**EXERCISE BRIEF**: Return every line in the entries below where the word "Bisa" shows up.

=== DATA TO EXAMINE ===

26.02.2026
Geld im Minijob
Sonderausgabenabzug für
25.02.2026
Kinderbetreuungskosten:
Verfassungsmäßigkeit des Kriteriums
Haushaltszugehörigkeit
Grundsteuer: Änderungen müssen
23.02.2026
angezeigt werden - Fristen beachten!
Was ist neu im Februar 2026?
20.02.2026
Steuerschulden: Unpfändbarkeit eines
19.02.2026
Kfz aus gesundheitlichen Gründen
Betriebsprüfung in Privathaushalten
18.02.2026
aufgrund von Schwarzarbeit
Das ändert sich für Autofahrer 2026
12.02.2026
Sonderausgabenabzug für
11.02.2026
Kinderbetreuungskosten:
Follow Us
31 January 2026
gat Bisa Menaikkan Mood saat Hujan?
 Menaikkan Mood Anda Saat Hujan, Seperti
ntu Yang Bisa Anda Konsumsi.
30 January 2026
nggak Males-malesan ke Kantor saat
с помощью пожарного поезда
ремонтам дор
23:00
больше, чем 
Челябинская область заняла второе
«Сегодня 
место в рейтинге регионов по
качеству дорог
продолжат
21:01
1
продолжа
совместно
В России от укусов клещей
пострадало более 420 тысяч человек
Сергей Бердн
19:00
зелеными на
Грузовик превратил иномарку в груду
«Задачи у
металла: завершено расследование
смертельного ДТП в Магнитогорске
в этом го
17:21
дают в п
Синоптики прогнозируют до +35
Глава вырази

===
=== DATA TO EXAMINE ===

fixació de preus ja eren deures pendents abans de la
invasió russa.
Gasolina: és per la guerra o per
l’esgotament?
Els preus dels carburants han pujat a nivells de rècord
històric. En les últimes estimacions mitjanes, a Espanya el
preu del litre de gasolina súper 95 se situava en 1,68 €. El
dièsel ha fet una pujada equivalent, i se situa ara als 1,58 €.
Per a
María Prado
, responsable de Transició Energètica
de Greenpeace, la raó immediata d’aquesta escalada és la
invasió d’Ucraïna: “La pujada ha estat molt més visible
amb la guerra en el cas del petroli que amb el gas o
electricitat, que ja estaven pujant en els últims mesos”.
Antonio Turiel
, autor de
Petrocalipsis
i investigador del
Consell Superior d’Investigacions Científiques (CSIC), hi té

===
=== DATA TO EXAMINE ===

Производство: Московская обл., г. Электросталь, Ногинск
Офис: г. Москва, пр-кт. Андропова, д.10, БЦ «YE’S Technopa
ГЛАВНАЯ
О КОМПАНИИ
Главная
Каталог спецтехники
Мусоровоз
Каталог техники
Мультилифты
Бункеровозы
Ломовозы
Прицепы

===

**ANSWER SPACE**:
gat Bisa Menaikkan Mood saat Hujan?
ntu Yang Bisa Anda Konsumsi.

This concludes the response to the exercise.